(01/09/2016, 06:20 AM)sheldonison Wrote:^^ Good. That's far more elegant that my reasoning, which used the commutative x^ln(y) and goofy induction.(01/08/2016, 06:26 PM)marraco Wrote: .... No proof, but numerically:
\( \\[15pt]
{(^{r+1}a)^{^{-(r+1)}a}=(^{-r}a)^{^{r}a}} \)
ok, first lets define y and z as follows:
\( y=\; ^{-(r+1)}a \;\;\; \)
\( z=\; ^{r}a \;\;\; \)
Then substitute these values of y and z into the Op's equation above, noting that
\( ^{(r+1)}a = a^z\;\;\;\; ^{-r}a = a^y \)
\( (a^z)^{y}=(a^y)^z\;\;\; \) This is the Op's equations with the substitutions
\( (a^z)^{y}=(a^y)^z=a^{(y\cdot z)}\;\;\; \) this equation holds for all values of a,y,z
Maybe is the key to calculate the derivative at the origin? (taking limit of r → 0)
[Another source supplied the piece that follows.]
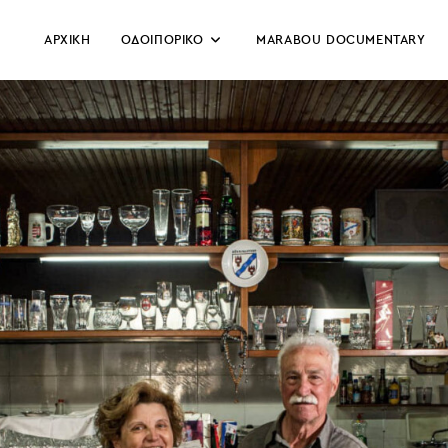
ΑΡΧΙΚΗ
ΟΔΟΙΠΟΡΙΚΟ
MARABOU DOCUMENTARY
Here is a graphic illustrating the equality. The exponentiation of the blue arrow is equal to the one in the red arrow.
The expression inside the rectangles are equal.
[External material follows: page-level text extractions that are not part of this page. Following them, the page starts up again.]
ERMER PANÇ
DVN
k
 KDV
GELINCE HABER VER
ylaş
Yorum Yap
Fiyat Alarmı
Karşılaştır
![[Image: pqj5CIo.jpg?1]](http://i.imgur.com/pqj5CIo.jpg?1)
By induction, if we invert the red arrow, it is equal to a larger arrow; I mean \( \\[20pt]
{(^{r+(n+1)}a)^{^{-(r+(n+1))}a}=(^{-(r+n)}a)^{^{r+n}a}} \). I wrote it thinking that n was entire, but since r is real, and °a is arbitrary, it is obvious that is for any real n.
But is even more general, because this is valid on all branches, and for any definition of °a.
Graphically, you can move the arrows to the left or right, and the equality remains valid.
For example, \( \\[20pt]
{^2a\,^{^3a}\,=\,^4a\,^{^1a}} \)
![[Image: YrmCqFc.jpg?1]](http://i.imgur.com/YrmCqFc.jpg?1)
and also \( \\[20pt]
{^1a\,^{^4a}\,=\,^5a\,^{^0a}} \), \( \\[20pt]
{^0a\,^{^5a}\,=\,^6a\,^{^{-1}a}} \), etc.
I have the result, but I do not yet know how to get it.